[ASIDE: I pointed out that bivalves can do more with their shells than brachiopods can because they have an extra fold of mantle tissue at the edge of the shell.]
There may be clever ways to get around the constraints of simple shell growth. For example, brachiopods have little pores in their shells, which seem to act as deterrents to creatures boring holes in a brachiopod. For efficiency, the brachiopod should insert these pores uniformly, in hexagonal patterns, even though it is growing its shell non-uniformly, in growth lines that are wider at the front than at the sides. So I think that it accomplishes that by setting in new pores at points where the chemistry of the pores reaches a low point, resulting in a uniform pattern of pores on a non-uniform shell.
Many structures in nature are arranged in hexagons, in fact.
So now, knowing that we can account for growth and phylogeny, we will look at adaptation and try to assess its significance.
The three major ways of assessing adaptation are by using
Homology is the study of organs or organ systems that have a shared ancestry.

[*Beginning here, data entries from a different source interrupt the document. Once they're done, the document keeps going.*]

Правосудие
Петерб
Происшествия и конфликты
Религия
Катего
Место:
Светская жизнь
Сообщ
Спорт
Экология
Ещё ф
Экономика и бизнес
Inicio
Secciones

Thus all tetrapods share in their ancestry the possession of four legs. They may have been evolved to do different things: for example, a baseball pitcher's arm, the front leg of a brontosaur, carrying 12 tons on each foot, and a bat's wing are all homologous to the front flippers of a whale.
Analogy is the study of organs or organ systems that do the same job, no matter whether they share the same ancestry. (Structures can be analogs and homologs at the same time.)

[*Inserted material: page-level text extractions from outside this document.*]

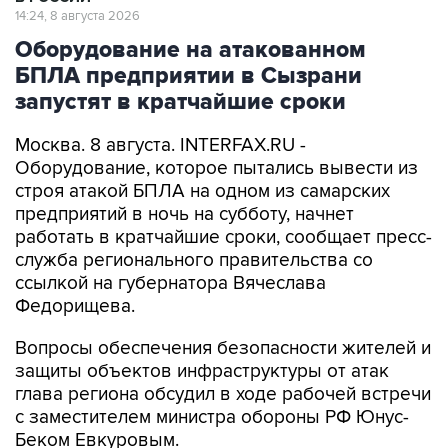
14:24, 8 августа 2026
Оборудование на атакованном
БПЛА предприятии в Сызрани
запустят в кратчайшие сроки
Москва. 8 августа. INTERFAX.RU -
Оборудование, которое пытались вывести из
строя атакой БПЛА на одном из самарских
предприятий в ночь на субботу, начнет
работать в кратчайшие сроки, сообщает пресс-
служба регионального правительства со
ссылкой на губернатора Вячеслава
Федорищева.
Вопросы обеспечения безопасности жителей и
защиты объектов инфраструктуры от атак
глава региона обсудил в ходе рабочей встречи
с заместителем министра обороны РФ Юнус-
Беком Евкуровым.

Analysis of a fossil by analogy is very useful if we don;t have a living representative of a group we need to study. So one might compare a Triceratops with a rhinoceros. They are both big, horned, 5-ton herbivores, even though one is a dinosaur and the other is a mammal.
Where organ systems in two organisms are mostly analogous, we can speak of convergent evolution. Thus placental moles and marsupial moles have evolved to be almost mimics of one another: their limbs, body shapes, diet, and burrowing ability are uncannily alike, even though they are only related very distantly to one another. Dolphins and the extinct reptiles called ichthyosaurs are another example.
In another comparison, creatures have evolved different (analogous) ways of achieving the same diet. Thus the beak and tongue of a woodpecker, used for prying up bark and eating insects underneath it, are analogous to the teeth and fingers of the little lemur called Daubentonia from Madagascar, which does exactly the same thing with different "tools". The woodpecker analogy is matched also by marsupials in Papua New Guinea, by the cactus finch of the Galapagos, and by an extinct bird from New Zealand.
Brachiopods and bivalves both have to open and close their shells to make a living. But brachiopods use two sets of opposing muscles, one to open and one to shut the shell. Bivalves use closing muscles that work against a rubbery pad along the hinge-line of the shell.
Engineering Principles. One might ask how a worm would move to crawl through mud and eat it efficiently. We simply ask an engineer to design us an efficient system. One might be a system in which a worm starts at a point, and simply winds round and round in an increasing spiral, meeting new mud at every point. (Going back on its tracks would involve eating already-digested mud, not a pretty thought.) And indeed, although early trace fossils of worm tracks from the Cambrian show that worms were not very good at this 540 m.y. ago, the fossil record shows them quickly getting better at it, evolving more efficient feeding very quickly.
Suspension feeders, who pump water and filter prey from it, would be poor engineers if they filtered the same water twice. So bivalves and brachiopods, for example, typically pump water in from one direction and pump it out in a different direction, getting rid of the filtered water.
Stephen J. Gould has made a fuss about "Just So" stories of adaptation in fossils, which can be made up and told even if we have no way of testing them . I argue that they can be tested, and here is an example.
Most trilobites have eyes that give a set of black and white dots that make up a picture in the same way as a newspaper photo does: many dots, from many lenses, give one picture for each eye. But some trilobites have special eyes, in which the many lenses have REAL lenses on them: each lens makes a picture, so that there may be dozens of pictures going into each eye.
What's more, the lenses in each eye are arranged in lines, which happen to be vertical lines when the trilobite is in its life position. Why?
A student of mine once suggested that he had seen the same thing: a set of overlapping air photos, laid side by side, can be examined to give a 3-D image. Perhaps, we thought, these special trilobites were able to SEE IN STEREO IN ONE EYE! So we wrote it up. But how could we test the idea?
If any one of these tests had failed, the story would not have worked. But it passed all the tests. So it's not just something we made up, it also happens to be true (at least, it still survives tests.) ASIDE: you would predict that to see color, these trilobites would all have had to live in very shallow water. As far as I know, they all did.]